Thursday, October 22, 2009

Why?

I do not often dwell on the shortsighted (a.k.a. stupid) things people do because I, myself, am so often a victim of stupidity. However, this particular incidence has been simmering in my mind for the past week just begging to be vented about. Thus, vent I shall...and perhaps ramble a bit.

Last week we packed up Russ and headed over to Balzac to check out the new mall in Calgary, Cross Iron Mills. I know, it's not the most creative activity we've ever come up with but, being short on ideas and desperate to escape boredom, we decided to see for ourselves what all the hype was about. It turned out to be exactly what we thought it would be: a bigger and shinier than usual, but somewhat unspecial, run of the mill mall (haha...did you catch the pun? Mill?). I mean, how impressive can a mall get - it's still a mall!

After an hour was spent walking through the entire thing, I started to get that I'm grumpy because I'm in a mall and there's something about mall lighting that gives me a headache and man, I can't stand being in shopping malls with crowds this long for no particular purpose and even saying the word "mall" so many times makes me anxious feeling. To be short, we quickly exited the building to breath a sigh of relief in the nippy fresh air outside....aaahhh. However, my relief was to be short lived.
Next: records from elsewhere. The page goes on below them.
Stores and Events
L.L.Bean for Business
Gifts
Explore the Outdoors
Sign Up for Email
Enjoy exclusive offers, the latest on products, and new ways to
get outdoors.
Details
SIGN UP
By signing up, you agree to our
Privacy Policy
As we walked through the parking lot to find our car, I observed a young couple emerging from their newly parked vehicle. I don't often stare at people but that woman was quite possibly one of the most beautiful women I have ever seen with long, flowing dark hair and big, thick-lashed blue eyes with a body that even extreme pilates-goers would kill for. She started walking towards the mall but then stopped suddenly mid-stride, held her own hair back and spit a gorilla sized wad of pink gum onto the cement with a "blech." She must have stuffed a whole pack of Hubba Bubba in her mouth to come up with a clod that big! The juxtaposition was jarring. And just two feet away from her was a garbage can! She then continued merrily on her perfect little way. I turned in disgust from the scene to strap Russ into his car seat, when my attention was diverted by a yelp. I turned back to find a poor man trying to pry his shoe from the sticky pink mass.

Lesson: Throw your gum in the trash...or even swallow it. I don't care if it stays in your digestive system for seven years as long as it doesn't stay on my shoe for seven days. No wonder chewing gum is illegal in Dubai!!